Review: From Beyond the Grave

Peter Cushing plays an antique store proprietor, with this horror anthology revolving around a few of his customers who might just deserve to be taught a bit of a lesson through the cursed items they take home with them. David Warner buys a mirror, holds a séance, and becomes possessed by the ghostly figure housed inside the mirror. The ghost urges Warner to murder pretty young things to quench its thirst. In the second story, Ian Bannen plays a hen-pecked husband to shrill Diana Dors (having a high ‘ol time being a total cow). He meets an oddball street peddler (Donald Pleasence) and his peculiar daughter (Angela Pleasence), the latter of whom introduces Bannen to the notion of voodoo dolls. Thirdly we have Ian Carmichael plagued by an apparently disturbed spirit that takes over him and tries to force him into strangling his wife (Nyree Dawn Porter). Enter dotty spiritualist Margaret Leighton for answers. Finally, Ian Ogilvy buys an antique hand-carved door that contains an ancient evil entity looking to prey on Ogilvy’s poor wife (Lesley-Anne Down).

 

Every Amicus fan has a favourite among their patented horror anthology/omnibus films, and perhaps this 1974 film from debut director Kevin Connor (Amicus’ non-anthology non-horror “At the Earth’s Core”, the cult favourite “Motel Hell”) will be yours. It’s fairly solid, but it’s not among my favourites though they’re all fairly close in quality at the end of the day. Uniting all of the stories here is Peter Cushing, who has fun but he’s not quite as memorable as he was in Amicus’ “Dr. Terror’s House of Horrors”, serving essentially the same function.

 

Things start well with a classic story of David Warner finding a ghostly entity in a mirror who needs blood to be ‘fulfilled’. Warner is absolutely terrific and it’s good, bloody fun even if the actor playing the ghost camps it up a little too much. Next up we have an oddball outing with Ian Bannen, Diana Dors, and father-and-daughter duo Donald and Angela Pleasence. Bannen is great as usual and Dors is perfectly cast as his unpleasant wife, but it’s the Pleasence family you’ll remember here.
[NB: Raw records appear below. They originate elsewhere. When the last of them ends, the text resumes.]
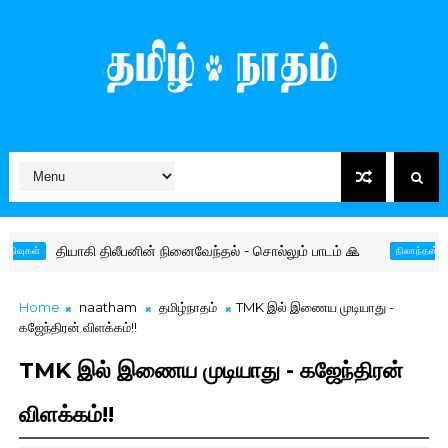
தியாகி திலீபனின் நினைவேந்தல் - சொல்லும் பாடம் 🙏
தமிழர
்
நிலாந்தன்
Home
naatham
தமிழ்நாதம்
TMK இல் இணைய முடியாது -
கஜேந்திரன் விளக்கம்!!
TMK இல் இணைய முடியாது - கஜேந்திரன்
விளக்கம்!!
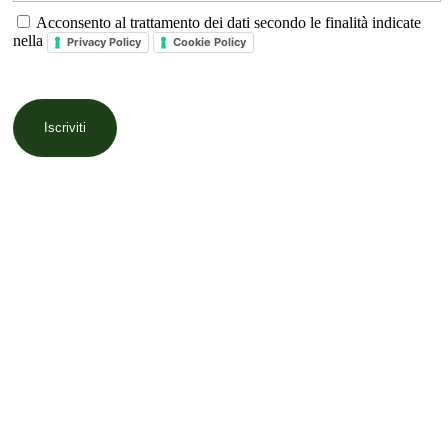
Acconsento al trattamento dei dati secondo le finalità indicate
nella
Privacy Policy
Cookie Policy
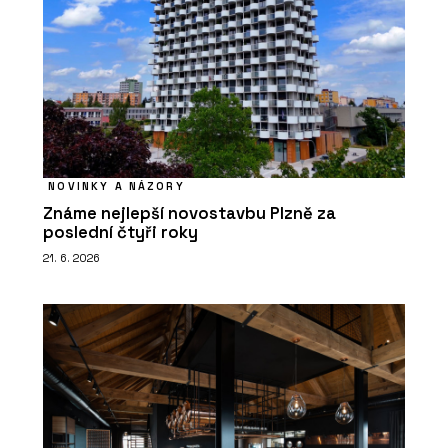
NOVINKY A NÁZORY
Známe nejlepší novostavbu Plzně za
poslední čtyři roky
21. 6. 2026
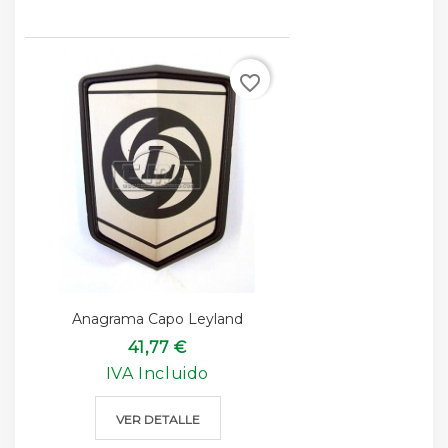
favorite_border
Anagrama Capo Leyland
41,77 €
IVA Incluido
VER DETALLE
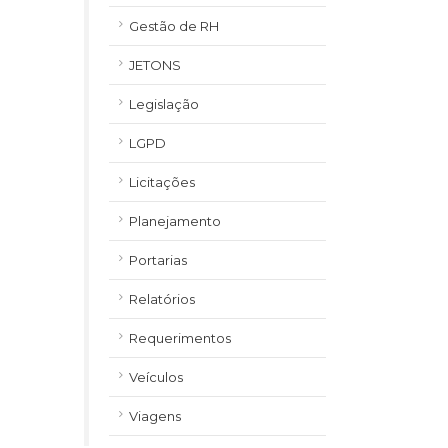
Gestão de RH
JETONS
Legislação
LGPD
Licitações
Planejamento
Portarias
Relatórios
Requerimentos
Veículos
Viagens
Donald is his usual terrific self while Angela proves effective stunt casting. She’s creepy, weird, and definitely takes after her father. How weird is she here? Above her bed reads the bible passage ‘The wages of sin is death’. Yeah. There’s lots of askew, in-your-face camera angles and although a slow-starter this one is interesting, odd, and effective. Probably better than the first story, and it’s got a funny ending. Our third story is seemingly everyone’s favourite, and the plot itself is probably the strongest. Unfortunately, it adopts a comic tone and it’s just not to my personal taste at all. Margaret Leighton is amusing at times as an eccentric medium, but also too much at other times. The tone and the performances probably pull this one back, and make it the weakest one…so far. Some of it is funny, don’t get me wrong, I just would’ve personally preferred to see the same story done in more serious fashion. The final story gives us Ian Ogilvy, and young and very pretty Lesley-Anne Down, and a door. Here’s the requisite dud segment, folks. Nearly every horror anthology has one, and this one is really quite tedious. As much as the previous segment wasn’t to my personal taste, this one’s just the pits and is also far too similar to the first story.

 

One dud segment pulls this horror anthology back from being one of Amicus Films’ best, I’m afraid. Still worth watching, and the film looks absolutely wonderful thanks to cinematographer Alan Hume (“Cleopatra Jones”, “Eye of the Needle”, “Return of the Jedi”). Based on short stories by Roland Chetwynd-Hayes (“The Monster Club”), the screenplay is by Raymond Christodoulou (whose only other screenwriting credit is the awful “Nutcracker” with Joan Collins) and Robin Clarke (a music editor in their one-and-done screenwriting effort).